• [DIRECTIONS] Among the lines below, copy exactly those from the one with "Screenshot is 1157x2576." through the one with "corretta alimentazione", counting both ends.

• [DATA TO USE]
####

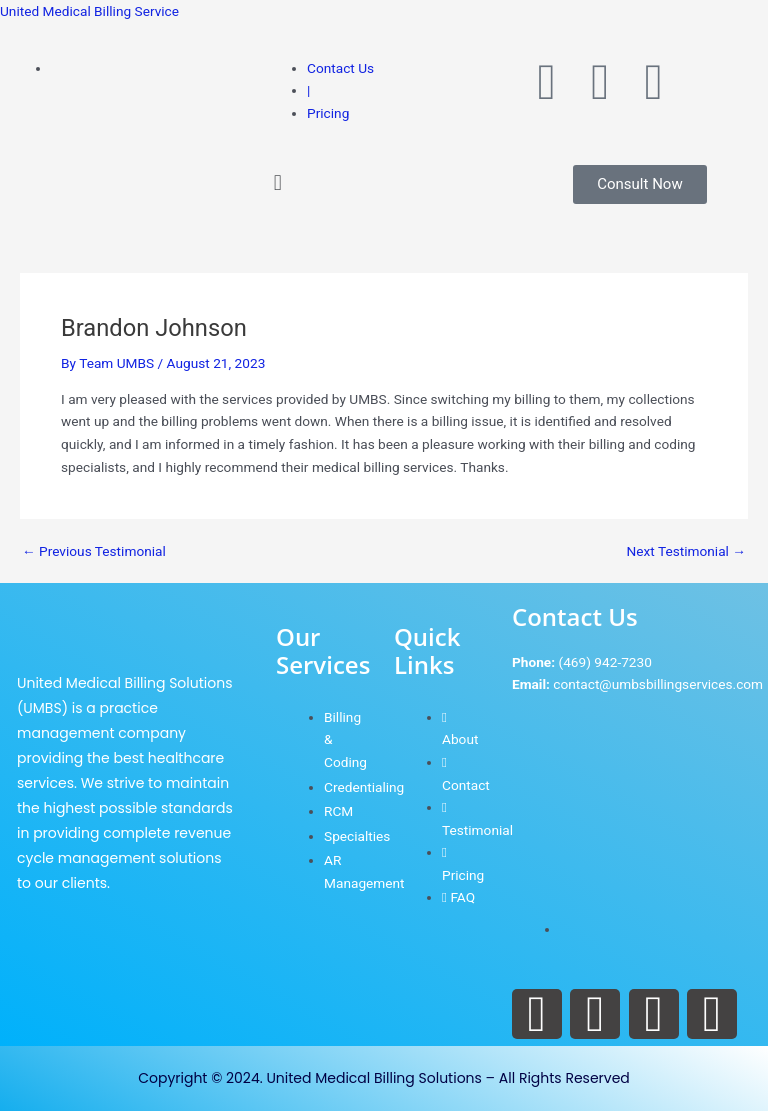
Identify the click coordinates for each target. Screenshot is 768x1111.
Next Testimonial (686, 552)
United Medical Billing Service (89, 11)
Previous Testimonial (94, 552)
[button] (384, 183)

####

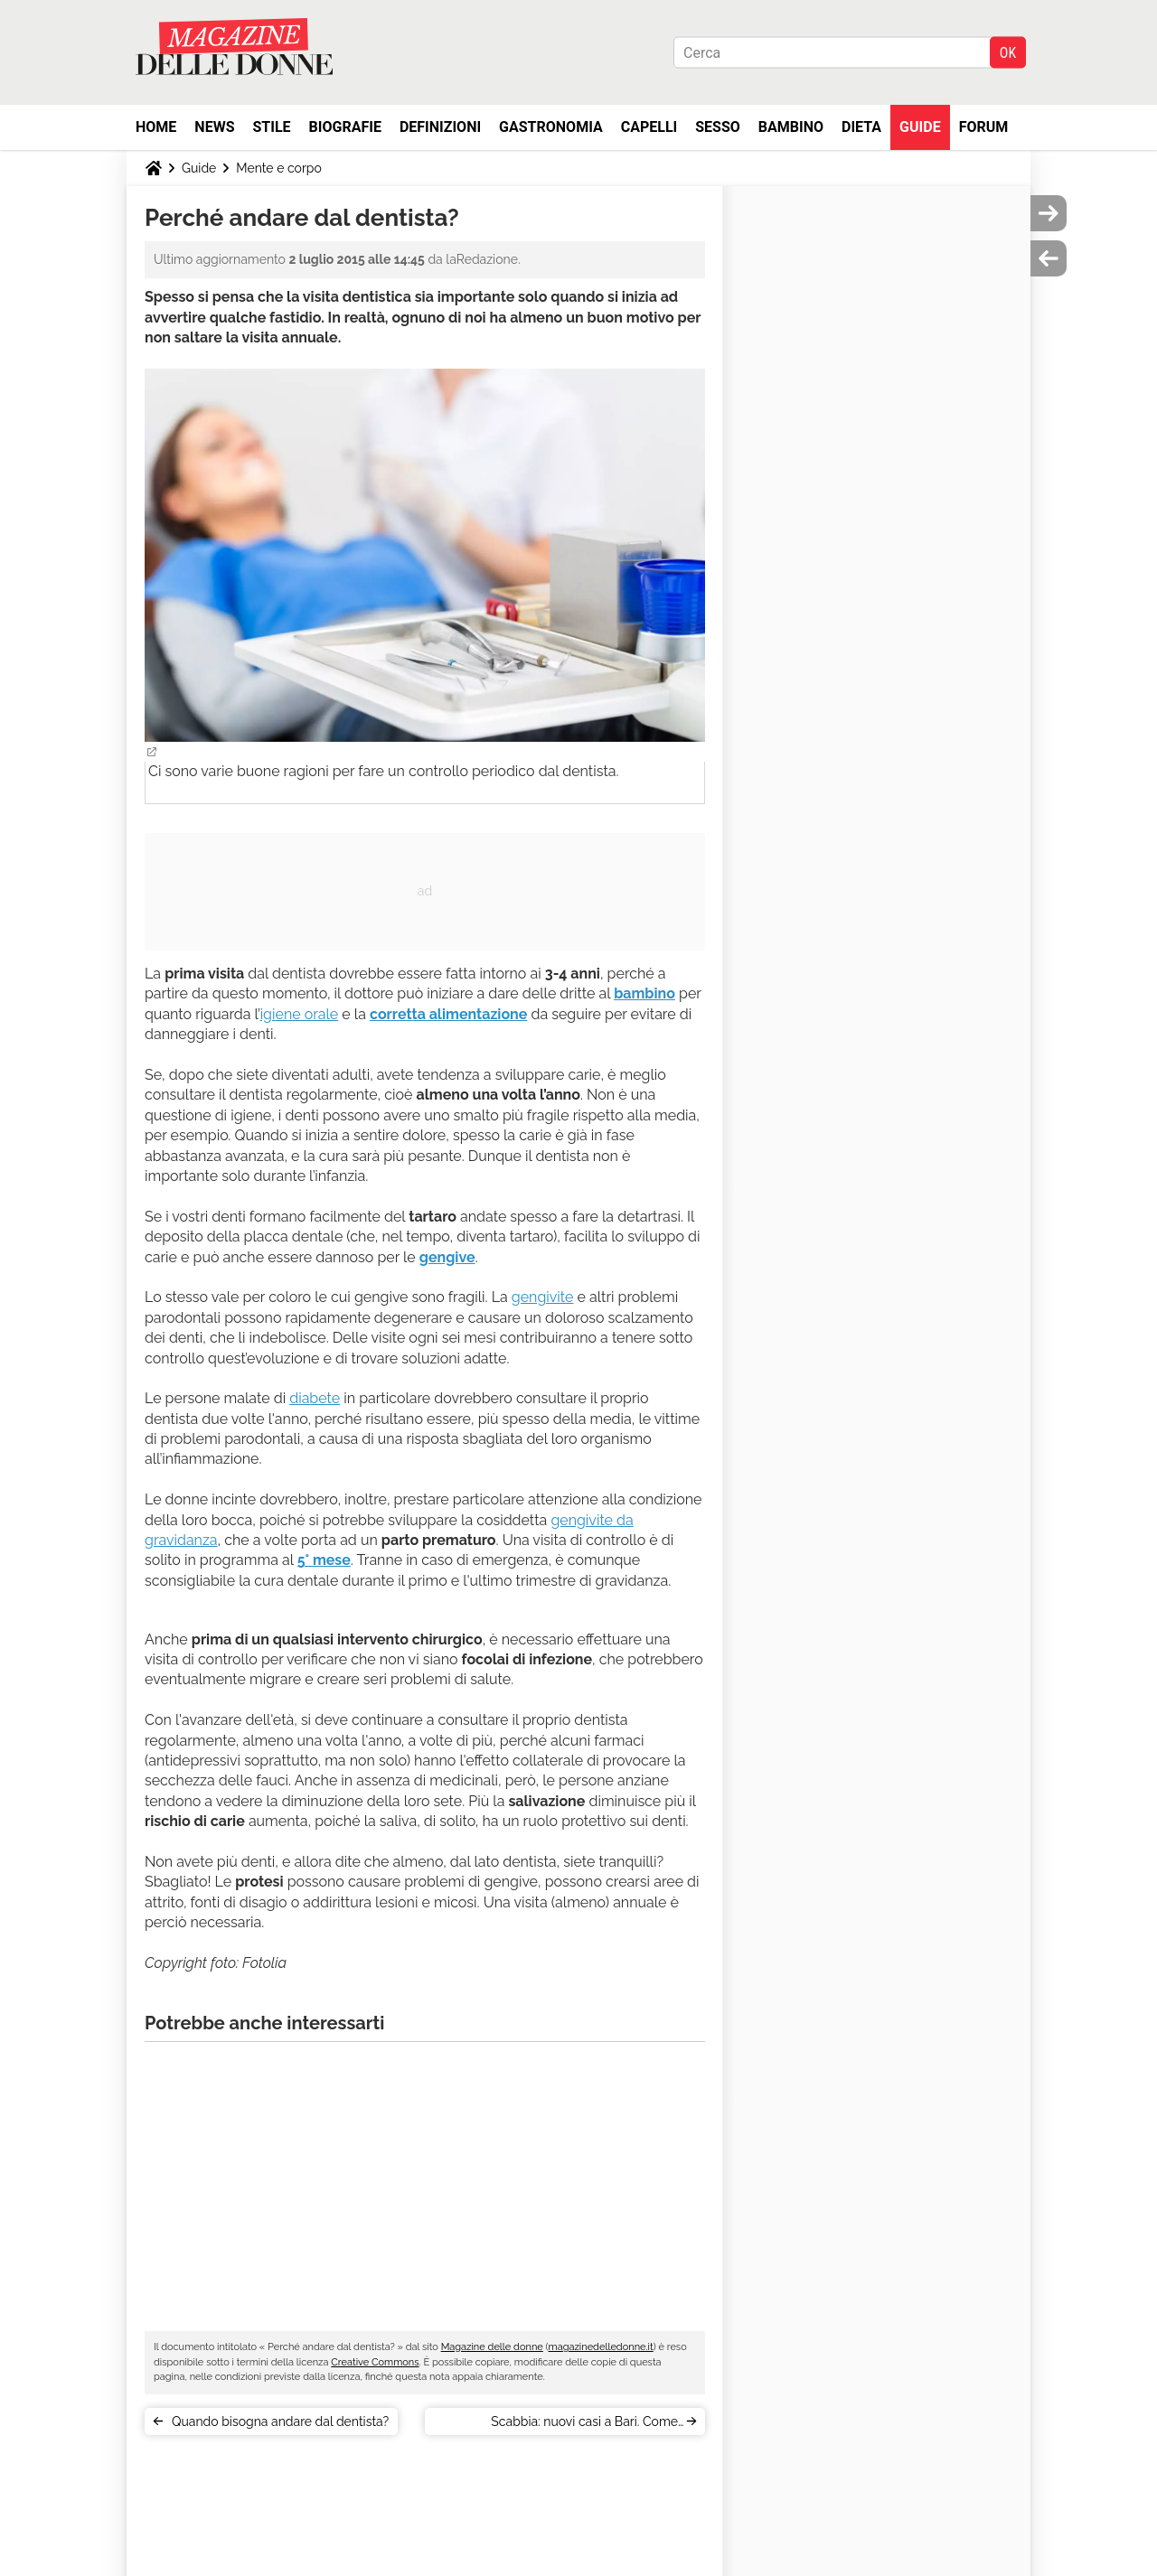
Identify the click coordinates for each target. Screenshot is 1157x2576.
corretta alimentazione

####

• [WORKED SOLUTION]
Identify the click coordinates for each target. Screenshot is 1157x2576.
corretta alimentazione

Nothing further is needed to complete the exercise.